Hunter Greene can be a real headache for opponents, and he can be one for you too if your timing is off. If you are looking at the 96 overall Summer Series version in MLB The Show, the big question is not whether he throws hard. He absolutely does. The real question is whether you can live with the misses that come with that kind of heat, especially if you are trying to build a rotation on a tight budget and maybe even chase a few extra MLB 26 stubs along the way. He feels like a card made for players who like to attack early and trust their hands more than the game to do the work for them.
Built to miss bats
The first thing you notice is the fastball. It gets in a hurry, and it stays up in the zone with real life to it. The slider is the other pitch that does most of the heavy lifting. When those two are working together, hitters start looking late or guessing wrong, and that is where Greene starts to feel nasty. He is not some slow-tossing mix-and-match starter. He wants to force ugly swings. He wants you to challenge people. And in ranked games, that kind of arm can change the tone of a matchup fast.

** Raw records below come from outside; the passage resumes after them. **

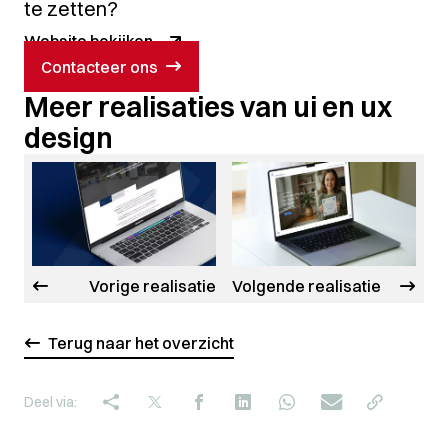
te zetten?
Website bekijken
Contacteer ons
Meer realisaties van ui en ux
design
Vorige realisatie
Volgende realisatie
Terug naar het overzicht
Deel via:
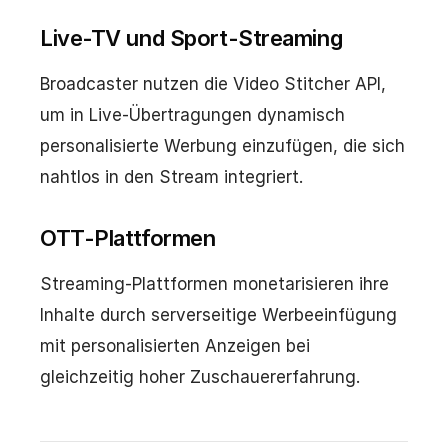
Live-TV und Sport-Streaming
Broadcaster nutzen die Video Stitcher API,
um in Live-Übertragungen dynamisch
personalisierte Werbung einzufügen, die sich
nahtlos in den Stream integriert.
OTT-Plattformen
Streaming-Plattformen monetarisieren ihre
Inhalte durch serverseitige Werbeeinfügung
mit personalisierten Anzeigen bei
gleichzeitig hoher Zuschauererfahrung.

The part that makes people sweat
Then the control shows up, and that is where the card gets a little messy. Greene is not wild to the point of being unusable, but he is not the sort of pitcher you can steer with your eyes closed. Miss your spot with the splitter or slurve, and a decent player will make you pay. That is why a lot of users feel more comfortable leaning on the four-seam and slider early, then using the rest of the mix only when they have to. He can get strikeouts, especially against lefties, but he also gives hitters a chance if your inputs are sloppy.

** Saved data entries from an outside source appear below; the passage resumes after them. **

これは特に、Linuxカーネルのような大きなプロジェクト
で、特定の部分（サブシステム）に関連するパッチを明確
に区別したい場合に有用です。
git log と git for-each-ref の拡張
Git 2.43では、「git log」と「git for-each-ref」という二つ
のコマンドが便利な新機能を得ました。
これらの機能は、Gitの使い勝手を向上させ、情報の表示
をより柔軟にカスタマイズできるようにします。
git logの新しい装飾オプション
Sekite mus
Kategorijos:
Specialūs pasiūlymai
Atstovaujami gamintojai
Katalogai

How to use him without getting burned
If you do run him, keep it simple at first. Work the top of the zone. Make the fastball look even faster by pairing it with the slider. Do not fall into the trap of spamming off-speed stuff just because it is there. Greene is at his best when he sets the pace and lets the other pitcher react. His stamina gives you room to stay in games longer than most flamethrowers, but that only matters if your pitch count is under control. Too many deep counts, too many walks, and the whole thing starts to wobble.
The final call
For the right player, Greene is a strong rotation piece. He is the sort of starter who rewards confidence and punishes panic. If you can hit your spots and keep a plan, he can shut down lineups that usually grind through pitchers. If not, you will probably feel like he is working against you. That is really the whole debate with this card. He is not plug-and-play for everyone, but in the hands of someone who can command him, he can be a difference-maker in games where every pitch matters and every run feels expensive when you are spending MLB stubs.